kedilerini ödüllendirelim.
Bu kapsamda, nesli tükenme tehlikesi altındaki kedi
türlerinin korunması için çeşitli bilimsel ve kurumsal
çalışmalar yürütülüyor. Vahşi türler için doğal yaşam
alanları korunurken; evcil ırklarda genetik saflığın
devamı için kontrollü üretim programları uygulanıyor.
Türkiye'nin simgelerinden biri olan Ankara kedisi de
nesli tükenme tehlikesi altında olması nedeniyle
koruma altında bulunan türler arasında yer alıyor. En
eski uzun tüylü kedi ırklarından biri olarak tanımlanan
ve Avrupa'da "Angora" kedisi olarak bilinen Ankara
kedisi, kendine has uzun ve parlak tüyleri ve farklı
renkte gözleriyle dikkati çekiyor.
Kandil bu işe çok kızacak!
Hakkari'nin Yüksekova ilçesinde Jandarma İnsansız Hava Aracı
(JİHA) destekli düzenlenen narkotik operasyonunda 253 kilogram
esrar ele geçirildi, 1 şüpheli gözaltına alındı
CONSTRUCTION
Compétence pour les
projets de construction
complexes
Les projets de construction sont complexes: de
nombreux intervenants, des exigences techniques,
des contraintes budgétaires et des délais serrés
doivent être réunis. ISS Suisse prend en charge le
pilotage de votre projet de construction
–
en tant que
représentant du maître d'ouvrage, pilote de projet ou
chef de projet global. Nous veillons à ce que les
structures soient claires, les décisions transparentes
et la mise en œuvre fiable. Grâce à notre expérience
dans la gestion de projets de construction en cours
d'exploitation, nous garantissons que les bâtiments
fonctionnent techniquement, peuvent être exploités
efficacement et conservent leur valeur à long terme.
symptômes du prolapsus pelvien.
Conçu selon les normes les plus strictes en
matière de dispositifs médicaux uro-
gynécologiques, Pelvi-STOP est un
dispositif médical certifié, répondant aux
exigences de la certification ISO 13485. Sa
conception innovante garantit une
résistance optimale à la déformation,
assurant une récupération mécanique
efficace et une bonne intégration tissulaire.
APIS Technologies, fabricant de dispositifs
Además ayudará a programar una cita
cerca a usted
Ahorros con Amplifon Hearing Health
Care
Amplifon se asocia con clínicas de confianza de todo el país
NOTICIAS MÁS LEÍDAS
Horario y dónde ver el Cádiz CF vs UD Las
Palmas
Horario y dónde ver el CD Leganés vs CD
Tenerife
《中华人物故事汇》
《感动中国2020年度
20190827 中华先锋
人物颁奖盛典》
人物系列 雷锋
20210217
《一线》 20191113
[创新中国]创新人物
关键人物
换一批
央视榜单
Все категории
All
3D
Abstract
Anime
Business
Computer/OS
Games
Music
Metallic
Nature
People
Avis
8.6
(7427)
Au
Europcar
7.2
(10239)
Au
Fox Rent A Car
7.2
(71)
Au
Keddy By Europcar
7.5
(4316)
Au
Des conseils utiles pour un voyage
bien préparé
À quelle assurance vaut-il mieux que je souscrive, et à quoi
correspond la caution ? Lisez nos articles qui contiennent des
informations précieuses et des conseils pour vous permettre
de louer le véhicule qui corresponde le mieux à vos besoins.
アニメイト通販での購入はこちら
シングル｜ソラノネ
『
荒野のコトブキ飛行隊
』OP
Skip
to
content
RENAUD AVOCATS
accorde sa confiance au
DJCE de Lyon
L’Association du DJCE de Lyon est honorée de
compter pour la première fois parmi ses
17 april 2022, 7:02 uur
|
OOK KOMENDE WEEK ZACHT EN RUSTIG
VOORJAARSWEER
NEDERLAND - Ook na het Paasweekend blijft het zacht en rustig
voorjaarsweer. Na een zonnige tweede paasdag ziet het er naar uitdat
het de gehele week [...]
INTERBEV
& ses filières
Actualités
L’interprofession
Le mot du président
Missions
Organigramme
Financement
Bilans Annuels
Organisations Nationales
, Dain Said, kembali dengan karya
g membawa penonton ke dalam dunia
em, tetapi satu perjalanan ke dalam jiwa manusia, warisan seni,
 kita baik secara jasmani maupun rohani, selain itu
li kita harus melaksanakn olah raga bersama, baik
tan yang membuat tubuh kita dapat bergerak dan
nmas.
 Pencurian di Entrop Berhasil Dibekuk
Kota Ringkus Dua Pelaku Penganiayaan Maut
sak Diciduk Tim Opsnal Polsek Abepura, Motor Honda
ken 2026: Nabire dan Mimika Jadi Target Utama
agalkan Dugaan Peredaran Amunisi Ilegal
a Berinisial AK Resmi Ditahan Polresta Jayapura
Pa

━━━━━━━━━━━━━━━━━━━━━━━━━━━━━━

Your goal: Give only the number of lines in the preceding material that contain the string "conseils".

Answer for this exercise: 2